Example 3: Code review chain

import { ChatOpenAI } from '@langchain/openai';
import { ChatPromptTemplate } from '@langchain/core/prompts';
import { JsonOutputParser } from '@langchain/core/output_parsers';
import { z } from 'zod';

const ReviewSchema = z.object({
  overallScore: z.number().min(1).max(10),
  issues: z.array(z.object({
    severity: z.enum(['critical', 'warning', 'suggestion']),
    line: z.string(),
    description: z.string(),
    fix: z.string()
  })),
  summary: z.string()
});

const model = new ChatOpenAI({ modelName: 'gpt-4o', temperature: 0 });
const structuredModel = model.withStructuredOutput(ReviewSchema);

const codeReviewChain = ChatPromptTemplate.fromMessages([
  ['system', `You are a senior code reviewer. Review the code for:
- Security vulnerabilities
- Performance issues
- Best practice violations
- Error handling gaps
Be specific about line references and provide concrete fixes.`],
  ['user', 'Language: {language}\n\nCode:\n```\n{code}\n```']
]).pipe(structuredModel);

const review = await codeReviewChain.invoke({
  language: 'JavaScript',
  code: `
async function getUser(id) {
  const res = await fetch('/api/users/' + id);
  const data = await res.json();
  return data;
}
  `
});

console.log(JSON.stringify(review, null, 2));
// {
//   "overallScore": 4,
//   "issues": [
//     {
//       "severity": "critical",
//       "line": "const res = await fetch('/api/users/' + id);",
//       "description": "No input validation on 'id' parameter — potential injection",
//       "fix": "Validate that 'id' is a number/UUID before concatenating into URL"
//     },
//     {
//       "severity": "critical",
//       "line": "const data = await res.json();",
//       "description": "No check for response.ok — will parse error responses as data",
//       "fix": "Add: if (!res.ok) throw new Error(`HTTP ${res.status}`);"
//     },
//     ...
//   ],
//   "summary": "The function lacks error handling and input validation..."
// }

7. Key Takeaways

  1. PromptTemplate builds reusable prompts with {variables} — use ChatPromptTemplate.fromMessages() for message-based APIs (which is almost always).
  2. MessagesPlaceholder lets you inject conversation history into templates — essential for chatbots.
  3. The legacy LLMChain is deprecated — always use the LCEL pipe syntax: prompt.pipe(model).pipe(parser).
  4. The three-stage pipeline (prompt -> model -> parser) is the fundamental building block.

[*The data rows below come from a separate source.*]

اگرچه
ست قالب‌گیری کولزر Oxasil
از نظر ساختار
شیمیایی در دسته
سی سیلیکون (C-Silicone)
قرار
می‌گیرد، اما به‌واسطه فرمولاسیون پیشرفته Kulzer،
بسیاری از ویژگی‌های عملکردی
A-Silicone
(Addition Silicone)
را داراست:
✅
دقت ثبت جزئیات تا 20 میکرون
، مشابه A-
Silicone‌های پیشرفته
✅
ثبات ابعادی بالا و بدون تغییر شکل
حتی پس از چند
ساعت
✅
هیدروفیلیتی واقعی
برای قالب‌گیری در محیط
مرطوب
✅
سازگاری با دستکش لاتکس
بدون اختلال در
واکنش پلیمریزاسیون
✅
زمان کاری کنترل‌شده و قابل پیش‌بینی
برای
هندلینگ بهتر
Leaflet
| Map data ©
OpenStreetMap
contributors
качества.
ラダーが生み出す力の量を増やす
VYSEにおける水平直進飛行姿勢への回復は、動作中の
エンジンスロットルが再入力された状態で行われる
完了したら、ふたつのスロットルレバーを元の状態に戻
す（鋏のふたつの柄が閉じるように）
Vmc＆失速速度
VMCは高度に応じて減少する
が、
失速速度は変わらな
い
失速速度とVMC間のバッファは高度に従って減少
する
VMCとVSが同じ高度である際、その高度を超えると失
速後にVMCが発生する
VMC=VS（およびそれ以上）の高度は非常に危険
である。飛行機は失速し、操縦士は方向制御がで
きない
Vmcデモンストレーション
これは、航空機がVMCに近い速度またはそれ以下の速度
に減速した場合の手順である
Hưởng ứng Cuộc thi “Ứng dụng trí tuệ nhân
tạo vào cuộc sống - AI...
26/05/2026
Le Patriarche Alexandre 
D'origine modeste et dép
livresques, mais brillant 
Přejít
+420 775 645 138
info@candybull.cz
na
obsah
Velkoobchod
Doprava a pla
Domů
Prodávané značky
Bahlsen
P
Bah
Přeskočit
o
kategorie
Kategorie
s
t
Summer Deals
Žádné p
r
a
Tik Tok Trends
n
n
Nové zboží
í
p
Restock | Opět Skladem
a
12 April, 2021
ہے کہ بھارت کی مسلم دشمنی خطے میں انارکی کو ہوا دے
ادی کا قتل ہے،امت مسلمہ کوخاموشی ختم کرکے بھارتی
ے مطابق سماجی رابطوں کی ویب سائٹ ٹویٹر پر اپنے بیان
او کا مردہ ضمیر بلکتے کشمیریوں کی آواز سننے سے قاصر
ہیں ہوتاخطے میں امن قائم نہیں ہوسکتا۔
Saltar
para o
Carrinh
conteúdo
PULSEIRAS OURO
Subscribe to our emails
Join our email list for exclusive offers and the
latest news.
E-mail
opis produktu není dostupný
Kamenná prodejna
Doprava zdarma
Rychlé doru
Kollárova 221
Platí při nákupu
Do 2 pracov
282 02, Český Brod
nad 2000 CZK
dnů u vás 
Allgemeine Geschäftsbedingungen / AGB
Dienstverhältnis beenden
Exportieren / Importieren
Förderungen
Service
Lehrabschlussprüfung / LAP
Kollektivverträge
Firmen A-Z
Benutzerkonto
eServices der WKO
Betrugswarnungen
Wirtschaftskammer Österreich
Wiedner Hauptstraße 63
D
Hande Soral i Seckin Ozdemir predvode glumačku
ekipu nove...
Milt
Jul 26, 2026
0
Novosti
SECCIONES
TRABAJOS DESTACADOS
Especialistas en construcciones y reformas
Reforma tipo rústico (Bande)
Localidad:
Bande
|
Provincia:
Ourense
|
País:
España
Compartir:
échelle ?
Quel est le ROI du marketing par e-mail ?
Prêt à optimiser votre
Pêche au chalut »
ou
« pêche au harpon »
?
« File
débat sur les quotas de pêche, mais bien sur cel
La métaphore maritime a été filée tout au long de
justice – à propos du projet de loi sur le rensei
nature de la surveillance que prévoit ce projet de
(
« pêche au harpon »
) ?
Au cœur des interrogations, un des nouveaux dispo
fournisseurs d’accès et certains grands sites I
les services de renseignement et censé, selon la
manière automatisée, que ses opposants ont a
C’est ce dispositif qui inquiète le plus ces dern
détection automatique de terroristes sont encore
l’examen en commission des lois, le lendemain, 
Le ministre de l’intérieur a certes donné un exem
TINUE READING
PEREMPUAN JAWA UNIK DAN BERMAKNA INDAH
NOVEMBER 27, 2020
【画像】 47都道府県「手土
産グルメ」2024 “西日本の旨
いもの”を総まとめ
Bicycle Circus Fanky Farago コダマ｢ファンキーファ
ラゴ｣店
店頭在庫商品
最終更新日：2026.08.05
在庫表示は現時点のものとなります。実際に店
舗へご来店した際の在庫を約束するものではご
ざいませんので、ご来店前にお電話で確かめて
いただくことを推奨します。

Choose your parser: StringOutputParser for text, JsonOutputParser for JSON, .withStructuredOutput(zodSchema) for validated structured data.
  5. Sequential chains pass output from one step as input to the next — use RunnableSequence.from([...]) or chain multiple .pipe() calls with transformation functions.
  6. Batch processing is built-in — chain.batch([...], { maxConcurrency: N }) processes multiple inputs in parallel.

Explain-It Challenge

  1. Explain why ChatPromptTemplate.fromMessages() is preferred over PromptTemplate.fromTemplate() for modern LLM applications.
  2. Show how you would refactor a hardcoded prompt string into a ChatPromptTemplate and explain what you gain.
  3. A colleague builds a pipeline that summarizes text, then translates it, then formats it. Each step is a separate await call with no chain. Explain how to refactor this using RunnableSequence and why it is better.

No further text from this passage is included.